- Born: Hennoch January 29, 1869 Altenburg
- Died: 1937
- Occupations: Author and founder of the Deutschen Pfadfinderbundes für junge Mädchen
- Writing career
- Notable work: Pfadfinderbuch für junge Mädchen

= Elise von Hopffgarten =

German author

Elise Hermine von Hopffgarten, née Hennoch (January 29, 1869 in Altenburg-after 1937) was a German author and founder of the Deutschen Pfadfinderbundes für junge Mädchen. On January 14, 1912, the Deutschen Pfadfinderbundes für junge Mädchen was founded at the instigation of Maximilian Bayer, in which several Scout groups existent since 1908, some of which previously were attached to the Wandervogel, merged. Hopffgarten was elected by the Assembly in the Pestalozzi-Fröbel-Haus to be the first chairman and held that position until 1922. In this role, she was editor of the club magazine and made numerous lecture tours around Germany, to promote Scouting. By mid-1914, the organization had 6,200 members.

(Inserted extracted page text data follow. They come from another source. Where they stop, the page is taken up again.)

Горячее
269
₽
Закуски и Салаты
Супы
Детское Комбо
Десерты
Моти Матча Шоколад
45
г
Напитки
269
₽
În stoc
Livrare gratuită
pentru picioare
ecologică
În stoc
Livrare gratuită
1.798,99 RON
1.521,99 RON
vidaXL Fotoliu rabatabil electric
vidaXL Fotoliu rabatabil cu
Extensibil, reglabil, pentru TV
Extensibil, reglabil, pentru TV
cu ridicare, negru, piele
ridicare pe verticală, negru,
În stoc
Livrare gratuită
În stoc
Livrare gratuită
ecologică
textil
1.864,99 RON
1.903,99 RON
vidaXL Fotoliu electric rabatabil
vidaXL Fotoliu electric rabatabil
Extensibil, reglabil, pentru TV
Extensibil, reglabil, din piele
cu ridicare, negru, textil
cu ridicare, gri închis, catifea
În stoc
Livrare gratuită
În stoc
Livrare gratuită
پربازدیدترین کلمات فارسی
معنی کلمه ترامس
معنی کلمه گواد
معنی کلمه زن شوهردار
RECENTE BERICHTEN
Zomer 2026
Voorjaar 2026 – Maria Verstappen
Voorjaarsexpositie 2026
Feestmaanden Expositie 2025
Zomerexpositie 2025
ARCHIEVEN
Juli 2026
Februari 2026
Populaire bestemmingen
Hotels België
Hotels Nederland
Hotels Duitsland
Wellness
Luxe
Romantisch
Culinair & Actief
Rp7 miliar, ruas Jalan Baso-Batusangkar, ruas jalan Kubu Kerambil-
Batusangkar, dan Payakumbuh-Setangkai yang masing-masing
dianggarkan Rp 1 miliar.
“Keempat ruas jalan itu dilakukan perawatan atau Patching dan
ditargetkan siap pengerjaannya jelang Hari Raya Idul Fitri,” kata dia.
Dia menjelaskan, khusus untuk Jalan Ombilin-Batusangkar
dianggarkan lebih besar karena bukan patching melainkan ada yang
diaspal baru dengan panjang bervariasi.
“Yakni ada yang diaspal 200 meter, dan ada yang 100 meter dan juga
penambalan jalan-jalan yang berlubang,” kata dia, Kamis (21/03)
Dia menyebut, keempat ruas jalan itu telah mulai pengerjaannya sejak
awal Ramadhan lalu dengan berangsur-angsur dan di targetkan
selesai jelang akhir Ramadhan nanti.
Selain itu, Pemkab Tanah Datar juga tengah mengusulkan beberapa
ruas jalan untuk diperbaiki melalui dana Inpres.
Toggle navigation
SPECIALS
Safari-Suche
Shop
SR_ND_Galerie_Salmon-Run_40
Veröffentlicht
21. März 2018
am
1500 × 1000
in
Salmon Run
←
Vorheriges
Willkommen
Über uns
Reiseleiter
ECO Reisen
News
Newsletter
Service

In 1915 the organization launched the Kriegsgarten "war gardens", in which children were taught horticulture and were fed.

In February 1912, Bayer, Alexander Lion, and Carl Freiherr von Seckendorff assisted Elise von Hopffgarten in authoring "Pfadfinderbuch für junge Mädchen" (A Scout Book for Girls). In its effort to make young women more independent, it was free from patriotic or religious sentiment, and contained references to the women's movement.